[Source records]
- - - -

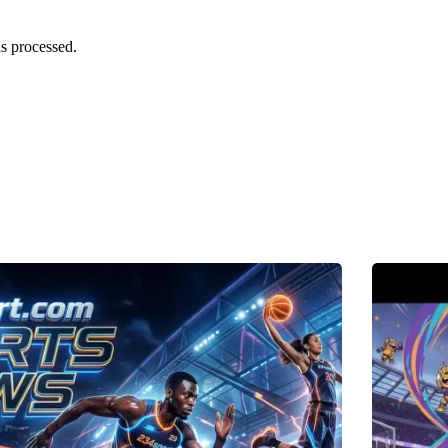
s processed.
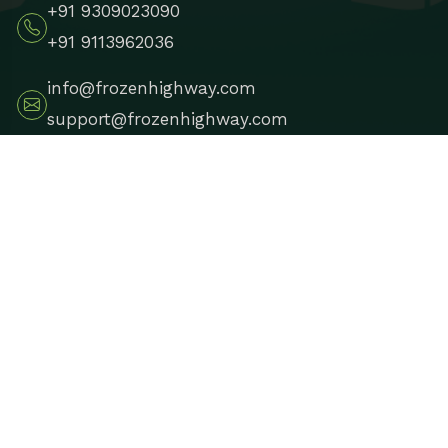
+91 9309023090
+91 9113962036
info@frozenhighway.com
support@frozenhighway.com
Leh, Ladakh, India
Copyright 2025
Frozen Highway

- - - -

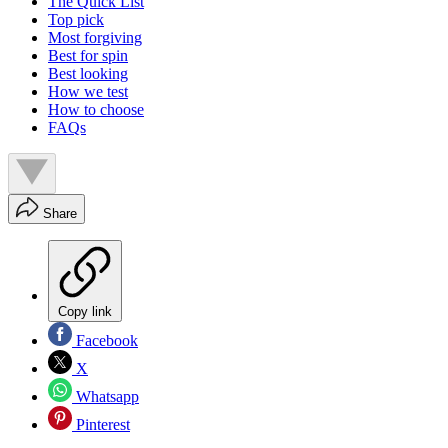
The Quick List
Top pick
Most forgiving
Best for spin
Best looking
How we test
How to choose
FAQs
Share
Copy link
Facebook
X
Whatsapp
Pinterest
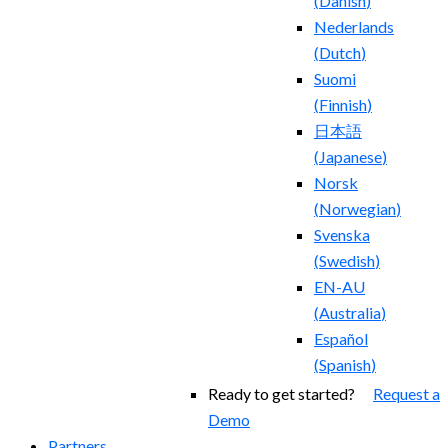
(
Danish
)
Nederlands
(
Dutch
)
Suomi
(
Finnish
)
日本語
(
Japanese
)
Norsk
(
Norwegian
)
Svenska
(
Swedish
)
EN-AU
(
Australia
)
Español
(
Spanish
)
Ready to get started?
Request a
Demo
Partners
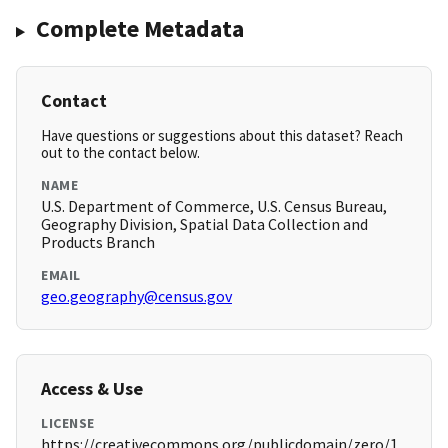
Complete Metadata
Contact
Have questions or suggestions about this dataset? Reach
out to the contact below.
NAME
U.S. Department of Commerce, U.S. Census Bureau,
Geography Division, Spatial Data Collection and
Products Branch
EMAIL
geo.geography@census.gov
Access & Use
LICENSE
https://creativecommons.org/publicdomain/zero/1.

- - - -

▶ [EXERCISE INSTRUCTIONS] Please copy the lines in the records above between the one holding "Have questions or" and the one holding "https://creativecommons.org/publicdomain/zero/1.", inclusive, exactly and with no other line.

▶ [REPLY TO THE EXERCISE]
Have questions or suggestions about this dataset? Reach
out to the contact below.
NAME
U.S. Department of Commerce, U.S. Census Bureau,
Geography Division, Spatial Data Collection and
Products Branch
EMAIL
geo.geography@census.gov
Access & Use
LICENSE
https://creativecommons.org/publicdomain/zero/1.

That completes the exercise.